While recently speaking with Auto Express, Vincent Cobée said that a key reason why SUVs will lose popularity in the EV age is because of aerodynamics, noting they are much less efficient than an equivalent sedan. He also doesn’t believe that counteracting this by installing electric SUVs with larger battery packs isn’t sustainable because of the added weight.
“On a battery EV, if your aerodynamics are wrong, the penalty in terms of range is massive,” he told the publication. “You can lose 50 kilometers between good and bad aero, and between an SUV and a sedan you’re talking 60/70/80 kilometers very easily.”
Read: Citroën To Build Another 1,000 Ami Buggies After Original 50 Sold In 18 Minutes
Cobée is particularly concerned with the growing weight of EVs, pointing to the fact that France plans to tax vehicles by weight, and suggested that this weight issue, plus aerodynamics, could effectively kill the D SUV segment.

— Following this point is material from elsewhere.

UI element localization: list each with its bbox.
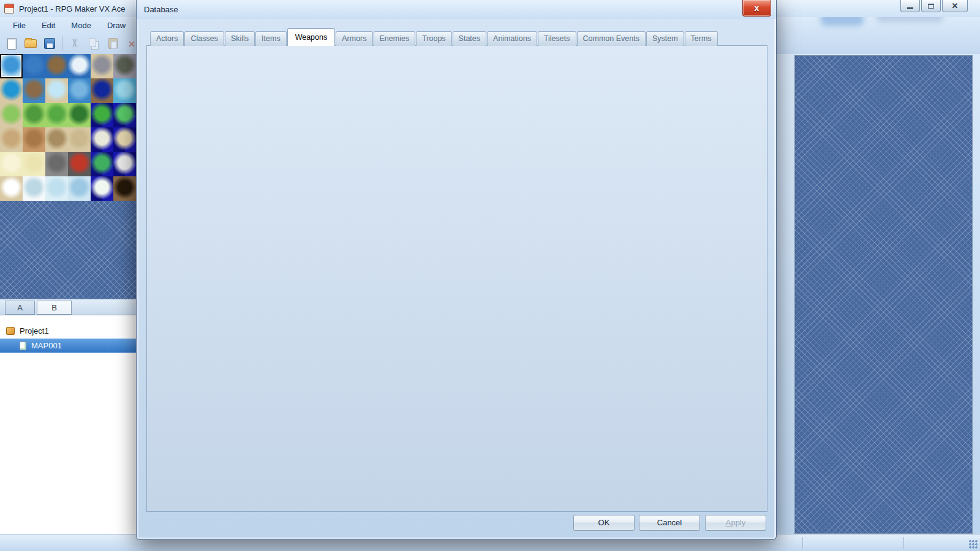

“In the 1970s, a car was weighing 700kg,” he said. “Today an average car is weighing 1300kg. Tomorrow an average car will weigh two tonnes. So we’re using three times more resources to deliver the same service, just to be ‘green’.”
Cobée believes it is far more important to improve charging than it is to routinely increase the size of batteries. Indeed, he suggested that lugging around a big battery is likely carrying a large multi-day hiking backpack to the office each day.
“Do you go to the office with that backpack? The answer is no. So why would you go to the office with a car with one tonne of battery?”
This philosophy explains why Citroen is generally keeping the batteries of its EVs to around 50 kWh or less.
“If we stick to ‘SUV boxes’ until 2030 and discover there’s no customer, it’s going to be a hard landing… you don’t want to be the last one to leave the dancefloor.”